¿Sabes que?
San Anto is pura pocha.
Pocha is code-switching from Spanish to English without flinching.
Pocha is eating a mangonada in your Ford truck, windows rolled down, while listening to Techno Cumbia down Commerce Street.
Pocha is drinking a Big Red con tu barbacoa.
Pocha is Spanish without italics.
Viva Fiesta? Very pocha.
It’s also very pocha of you to like flour tortillas.
Pocha is you, even if you’re not Chicano, and especially if you’re living in San Antonio.
It’s not always been this hip to be pocha. I was reprimanded – years ago at a former place of employment – for posting a code-switching flyer to social media. Now, ad executives are making big bucks mixing English and Spanish.
Pocha once described Chicanos who don’t speak Spanish correcta-mundo.
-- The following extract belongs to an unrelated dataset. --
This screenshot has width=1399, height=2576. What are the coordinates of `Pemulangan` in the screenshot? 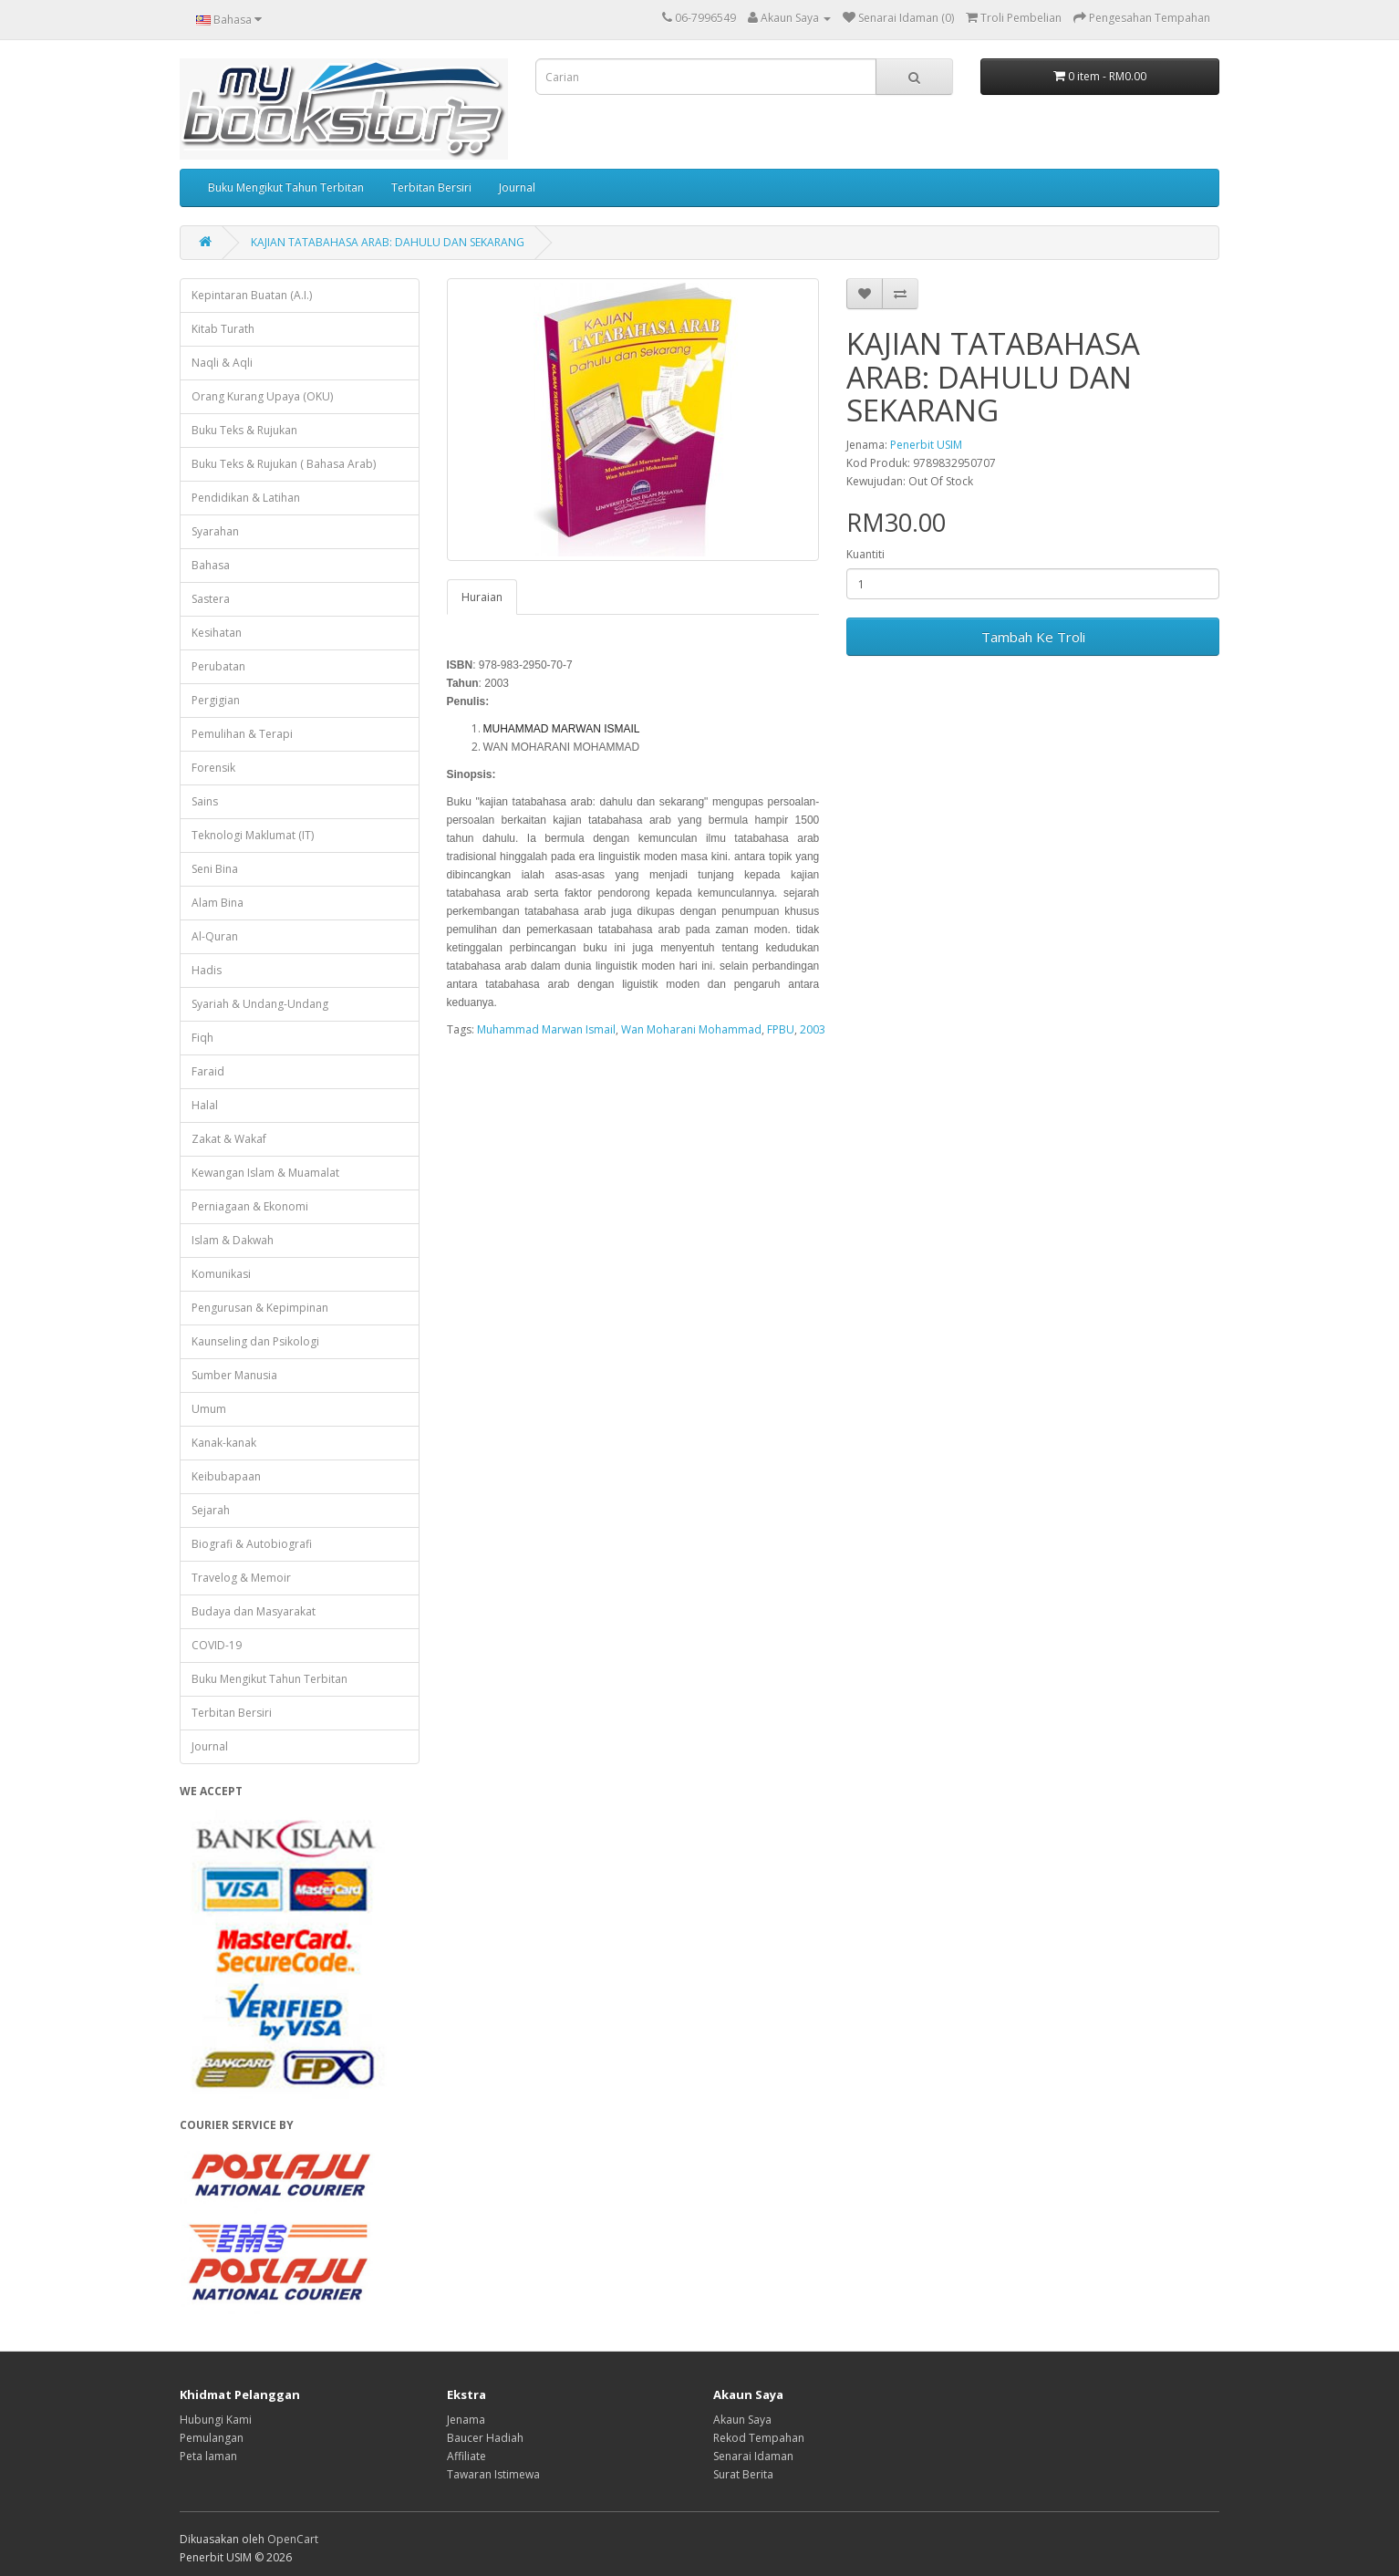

Now, pocha is a term used more broadly to describe the trans-border culture that merges American identity with Mexicanidad.
I love my pocha-self.
I never knew I was a pocha until 1993. I was a junior at Southern Methodist University and well into my acting conservatory program. My professors trained me to sound neutral, to erase any vocal trace of my border upbringing in the Rio Grande Valley. Then, I was cast in my first professional play by a Mexican director who told me I sounded too white. I wasn’t Mexican enough outside of school. I wasn’t white enough in school.
It was around 1993 when Guillermo Gómez-Peña, a MacArthur “Genius” Fellow, founded La Pocha Nostra as a way to confront border politics through art. Since then, he has developed a network of artistic collaborators across the world.
Gómez-Peña has built this network through open-sourcing his craft. He shares his artistic language with other rebel artists to combat artificial walls built across nations, across cultures.
Pocha Nostra’s pedagogical method is ritualistic and inter-disciplinary: writers work alongside actors, musicians, and visual artists to create image-driven testimonial performance. Their work riffs through border motifs, venturing into vital connections between artist and community. Their work resonates cross-culturally.
This week, they are sharing their radical “artivist” diplomacy in San Antonio. Their next stop is Haiti.
When Gómez-Peña says San Antonio aloud, it’s like he is whispering into a lover’s ear. Over the years, Gómez-Peña has developed an artistic love affair with our city: two projects with Jump-Start Performance Co., a performance at last year’s Luminaria, and several keynotes with local organizations such as the National Association for Latino Arts and Cultures and University of Texas at San Antonio.
You have two chances to catch La Pocha Nostra in action this weekend.
Performance Information:
Friday, Nov. 18 at 8 p.m., free admission
Saturday, Nov. 19 at 8 p.m., $5 admission at the door
Both performances at Northwest Vista College: Palmetto Center for the Arts, 3535 N. Ellison (Wiseman Blvd. at Highway 151).
Gómez-Peña, in town with Pocha Nostra artists Balitronica Gomez and Saul Garcia Lopez, is conducting a four-day workshop with San Antonio artists and students from Northwest Vista College. The workshop will culminate in a public performance jam on Friday night.
On Saturday night, Garcia Lopez, a “Chicanadian” living in Toronto, will embody Xochipilli, the Aztec god of corn, while Balitronica performs a ceremonial homage to the body as colonized terrain. Pocha describes the work as “daring shamanic and psychomagic actions…a ritual of social transformation.”
Audience members are frequently called upon to participate during Pocha Nostra performances. It is not your traditional theatrical experience. Be ready to embrace your pocha-self.